Word for word, reproduce the records, keeping none of the pictures.

» Records shown
──────

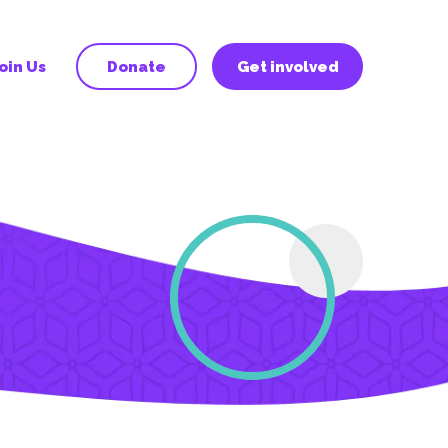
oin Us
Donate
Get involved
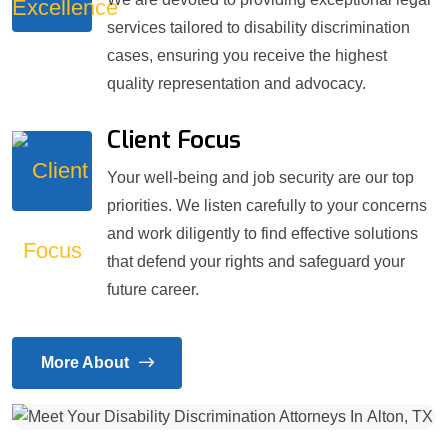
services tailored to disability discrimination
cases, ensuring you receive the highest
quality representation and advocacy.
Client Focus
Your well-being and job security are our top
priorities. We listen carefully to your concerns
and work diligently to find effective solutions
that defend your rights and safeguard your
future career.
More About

──────

» Exercise solution
oin Us
Donate
Get involved
services tailored to disability discrimination
cases, ensuring you receive the highest
quality representation and advocacy.
Client Focus
Your well-being and job security are our top
priorities. We listen carefully to your concerns
and work diligently to find effective solutions
that defend your rights and safeguard your
future career.
More About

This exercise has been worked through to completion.